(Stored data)

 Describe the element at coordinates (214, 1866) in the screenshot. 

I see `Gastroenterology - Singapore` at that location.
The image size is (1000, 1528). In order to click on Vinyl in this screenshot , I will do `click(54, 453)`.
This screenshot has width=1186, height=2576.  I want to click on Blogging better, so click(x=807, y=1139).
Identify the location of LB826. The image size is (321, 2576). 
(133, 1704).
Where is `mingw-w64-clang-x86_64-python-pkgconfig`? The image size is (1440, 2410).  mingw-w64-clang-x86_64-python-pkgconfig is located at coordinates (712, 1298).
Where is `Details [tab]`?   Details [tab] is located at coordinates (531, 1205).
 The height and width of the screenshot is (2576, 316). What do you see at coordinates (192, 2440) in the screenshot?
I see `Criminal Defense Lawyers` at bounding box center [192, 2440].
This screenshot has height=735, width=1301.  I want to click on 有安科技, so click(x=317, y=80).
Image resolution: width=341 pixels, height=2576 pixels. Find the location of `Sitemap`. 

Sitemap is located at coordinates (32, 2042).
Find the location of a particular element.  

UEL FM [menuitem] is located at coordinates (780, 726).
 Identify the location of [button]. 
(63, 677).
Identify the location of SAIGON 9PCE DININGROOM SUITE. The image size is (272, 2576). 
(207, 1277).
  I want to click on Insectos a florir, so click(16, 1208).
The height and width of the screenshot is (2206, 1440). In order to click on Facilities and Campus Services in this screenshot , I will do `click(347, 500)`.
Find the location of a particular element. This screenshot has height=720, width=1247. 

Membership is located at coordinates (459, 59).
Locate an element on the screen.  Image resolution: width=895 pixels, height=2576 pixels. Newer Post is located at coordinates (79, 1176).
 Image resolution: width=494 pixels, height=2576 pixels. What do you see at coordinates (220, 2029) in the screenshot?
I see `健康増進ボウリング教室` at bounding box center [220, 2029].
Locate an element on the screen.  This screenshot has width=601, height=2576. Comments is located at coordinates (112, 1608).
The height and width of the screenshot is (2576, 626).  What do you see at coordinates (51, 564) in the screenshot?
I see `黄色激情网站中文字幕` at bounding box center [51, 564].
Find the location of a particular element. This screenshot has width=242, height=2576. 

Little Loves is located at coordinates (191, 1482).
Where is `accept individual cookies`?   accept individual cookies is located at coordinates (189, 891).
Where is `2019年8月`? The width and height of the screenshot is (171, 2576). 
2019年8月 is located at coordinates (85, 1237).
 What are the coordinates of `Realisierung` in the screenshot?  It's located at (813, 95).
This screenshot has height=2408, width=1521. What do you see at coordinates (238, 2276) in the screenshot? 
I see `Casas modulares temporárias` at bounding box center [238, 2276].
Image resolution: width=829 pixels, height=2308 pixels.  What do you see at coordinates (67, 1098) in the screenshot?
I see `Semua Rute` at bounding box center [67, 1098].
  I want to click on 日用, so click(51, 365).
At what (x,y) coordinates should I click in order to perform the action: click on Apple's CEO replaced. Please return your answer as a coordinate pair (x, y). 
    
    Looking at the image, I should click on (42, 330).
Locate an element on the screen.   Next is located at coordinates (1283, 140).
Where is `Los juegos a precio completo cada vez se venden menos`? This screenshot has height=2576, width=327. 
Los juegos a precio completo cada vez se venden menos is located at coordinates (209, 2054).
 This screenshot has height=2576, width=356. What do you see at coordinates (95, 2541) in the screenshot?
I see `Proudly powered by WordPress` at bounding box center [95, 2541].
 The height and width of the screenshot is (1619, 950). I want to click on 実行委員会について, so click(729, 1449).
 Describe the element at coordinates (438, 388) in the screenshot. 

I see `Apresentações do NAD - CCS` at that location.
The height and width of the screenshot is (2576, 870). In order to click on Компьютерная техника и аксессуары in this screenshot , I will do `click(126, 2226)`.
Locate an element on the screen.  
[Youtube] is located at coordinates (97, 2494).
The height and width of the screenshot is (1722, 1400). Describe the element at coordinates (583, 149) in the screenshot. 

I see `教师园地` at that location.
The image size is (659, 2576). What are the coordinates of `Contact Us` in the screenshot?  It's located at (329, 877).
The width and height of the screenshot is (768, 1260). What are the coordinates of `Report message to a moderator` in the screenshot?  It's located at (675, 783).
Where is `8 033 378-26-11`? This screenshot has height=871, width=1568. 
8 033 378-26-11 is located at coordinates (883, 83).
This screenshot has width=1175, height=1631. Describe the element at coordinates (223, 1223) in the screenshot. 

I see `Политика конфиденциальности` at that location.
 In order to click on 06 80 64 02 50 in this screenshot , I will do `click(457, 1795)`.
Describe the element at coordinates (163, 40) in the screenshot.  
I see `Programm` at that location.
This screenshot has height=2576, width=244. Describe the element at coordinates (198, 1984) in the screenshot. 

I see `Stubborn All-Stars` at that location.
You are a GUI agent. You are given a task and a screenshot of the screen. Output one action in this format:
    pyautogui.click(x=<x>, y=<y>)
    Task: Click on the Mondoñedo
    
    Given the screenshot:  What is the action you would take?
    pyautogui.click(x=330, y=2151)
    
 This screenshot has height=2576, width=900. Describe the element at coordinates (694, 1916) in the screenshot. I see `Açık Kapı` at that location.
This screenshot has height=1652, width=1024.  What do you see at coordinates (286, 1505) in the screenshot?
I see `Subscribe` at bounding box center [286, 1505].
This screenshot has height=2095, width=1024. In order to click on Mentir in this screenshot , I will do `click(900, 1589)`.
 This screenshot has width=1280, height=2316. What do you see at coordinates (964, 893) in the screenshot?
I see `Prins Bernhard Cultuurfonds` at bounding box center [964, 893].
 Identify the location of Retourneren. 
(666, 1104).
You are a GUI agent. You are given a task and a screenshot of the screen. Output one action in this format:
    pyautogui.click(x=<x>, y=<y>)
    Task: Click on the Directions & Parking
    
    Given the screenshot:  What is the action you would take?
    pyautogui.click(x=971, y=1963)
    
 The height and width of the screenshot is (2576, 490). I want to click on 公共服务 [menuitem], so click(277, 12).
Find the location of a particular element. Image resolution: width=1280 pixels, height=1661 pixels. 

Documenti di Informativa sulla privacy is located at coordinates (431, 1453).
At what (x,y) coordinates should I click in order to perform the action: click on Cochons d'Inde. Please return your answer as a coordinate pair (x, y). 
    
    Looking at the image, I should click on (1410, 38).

- _What you will do_: Word for word, transcribe all of the records.

- _Solution to this exercise_:
 Describe the element at coordinates (214, 1866) in the screenshot. 

I see `Gastroenterology - Singapore` at that location.
The image size is (1000, 1528). In order to click on Vinyl in this screenshot , I will do `click(54, 453)`.
This screenshot has width=1186, height=2576.  I want to click on Blogging better, so click(x=807, y=1139).
Identify the location of LB826. The image size is (321, 2576). 
(133, 1704).
Where is `mingw-w64-clang-x86_64-python-pkgconfig`? The image size is (1440, 2410).  mingw-w64-clang-x86_64-python-pkgconfig is located at coordinates (712, 1298).
Where is `Details [tab]`?   Details [tab] is located at coordinates (531, 1205).
 The height and width of the screenshot is (2576, 316). What do you see at coordinates (192, 2440) in the screenshot?
I see `Criminal Defense Lawyers` at bounding box center [192, 2440].
This screenshot has height=735, width=1301.  I want to click on 有安科技, so click(x=317, y=80).
Image resolution: width=341 pixels, height=2576 pixels. Find the location of `Sitemap`. 

Sitemap is located at coordinates (32, 2042).
Find the location of a particular element.  

UEL FM [menuitem] is located at coordinates (780, 726).
 Identify the location of [button]. 
(63, 677).
Identify the location of SAIGON 9PCE DININGROOM SUITE. The image size is (272, 2576). 
(207, 1277).
  I want to click on Insectos a florir, so click(16, 1208).
The height and width of the screenshot is (2206, 1440). In order to click on Facilities and Campus Services in this screenshot , I will do `click(347, 500)`.
Find the location of a particular element. This screenshot has height=720, width=1247. 

Membership is located at coordinates (459, 59).
Locate an element on the screen.  Image resolution: width=895 pixels, height=2576 pixels. Newer Post is located at coordinates (79, 1176).
 Image resolution: width=494 pixels, height=2576 pixels. What do you see at coordinates (220, 2029) in the screenshot?
I see `健康増進ボウリング教室` at bounding box center [220, 2029].
Locate an element on the screen.  This screenshot has width=601, height=2576. Comments is located at coordinates (112, 1608).
The height and width of the screenshot is (2576, 626).  What do you see at coordinates (51, 564) in the screenshot?
I see `黄色激情网站中文字幕` at bounding box center [51, 564].
Find the location of a particular element. This screenshot has width=242, height=2576. 

Little Loves is located at coordinates (191, 1482).
Where is `accept individual cookies`?   accept individual cookies is located at coordinates (189, 891).
Where is `2019年8月`? The width and height of the screenshot is (171, 2576). 
2019年8月 is located at coordinates (85, 1237).
 What are the coordinates of `Realisierung` in the screenshot?  It's located at (813, 95).
This screenshot has height=2408, width=1521. What do you see at coordinates (238, 2276) in the screenshot? 
I see `Casas modulares temporárias` at bounding box center [238, 2276].
Image resolution: width=829 pixels, height=2308 pixels.  What do you see at coordinates (67, 1098) in the screenshot?
I see `Semua Rute` at bounding box center [67, 1098].
  I want to click on 日用, so click(51, 365).
At what (x,y) coordinates should I click in order to perform the action: click on Apple's CEO replaced. Please return your answer as a coordinate pair (x, y). 
    
    Looking at the image, I should click on (42, 330).
Locate an element on the screen.   Next is located at coordinates (1283, 140).
Where is `Los juegos a precio completo cada vez se venden menos`? This screenshot has height=2576, width=327. 
Los juegos a precio completo cada vez se venden menos is located at coordinates (209, 2054).
 This screenshot has height=2576, width=356. What do you see at coordinates (95, 2541) in the screenshot?
I see `Proudly powered by WordPress` at bounding box center [95, 2541].
 The height and width of the screenshot is (1619, 950). I want to click on 実行委員会について, so click(729, 1449).
 Describe the element at coordinates (438, 388) in the screenshot. 

I see `Apresentações do NAD - CCS` at that location.
The height and width of the screenshot is (2576, 870). In order to click on Компьютерная техника и аксессуары in this screenshot , I will do `click(126, 2226)`.
Locate an element on the screen.  
[Youtube] is located at coordinates (97, 2494).
The height and width of the screenshot is (1722, 1400). Describe the element at coordinates (583, 149) in the screenshot. 

I see `教师园地` at that location.
The image size is (659, 2576). What are the coordinates of `Contact Us` in the screenshot?  It's located at (329, 877).
The width and height of the screenshot is (768, 1260). What are the coordinates of `Report message to a moderator` in the screenshot?  It's located at (675, 783).
Where is `8 033 378-26-11`? This screenshot has height=871, width=1568. 
8 033 378-26-11 is located at coordinates (883, 83).
This screenshot has width=1175, height=1631. Describe the element at coordinates (223, 1223) in the screenshot. 

I see `Политика конфиденциальности` at that location.
 In order to click on 06 80 64 02 50 in this screenshot , I will do `click(457, 1795)`.
Describe the element at coordinates (163, 40) in the screenshot.  
I see `Programm` at that location.
This screenshot has height=2576, width=244. Describe the element at coordinates (198, 1984) in the screenshot. 

I see `Stubborn All-Stars` at that location.
You are a GUI agent. You are given a task and a screenshot of the screen. Output one action in this format:
    pyautogui.click(x=<x>, y=<y>)
    Task: Click on the Mondoñedo
    
    Given the screenshot:  What is the action you would take?
    pyautogui.click(x=330, y=2151)
    
 This screenshot has height=2576, width=900. Describe the element at coordinates (694, 1916) in the screenshot. I see `Açık Kapı` at that location.
This screenshot has height=1652, width=1024.  What do you see at coordinates (286, 1505) in the screenshot?
I see `Subscribe` at bounding box center [286, 1505].
This screenshot has height=2095, width=1024. In order to click on Mentir in this screenshot , I will do `click(900, 1589)`.
 This screenshot has width=1280, height=2316. What do you see at coordinates (964, 893) in the screenshot?
I see `Prins Bernhard Cultuurfonds` at bounding box center [964, 893].
 Identify the location of Retourneren. 
(666, 1104).
You are a GUI agent. You are given a task and a screenshot of the screen. Output one action in this format:
    pyautogui.click(x=<x>, y=<y>)
    Task: Click on the Directions & Parking
    
    Given the screenshot:  What is the action you would take?
    pyautogui.click(x=971, y=1963)
    
 The height and width of the screenshot is (2576, 490). I want to click on 公共服务 [menuitem], so click(277, 12).
Find the location of a particular element. Image resolution: width=1280 pixels, height=1661 pixels. 

Documenti di Informativa sulla privacy is located at coordinates (431, 1453).
At what (x,y) coordinates should I click in order to perform the action: click on Cochons d'Inde. Please return your answer as a coordinate pair (x, y). 
    
    Looking at the image, I should click on (1410, 38).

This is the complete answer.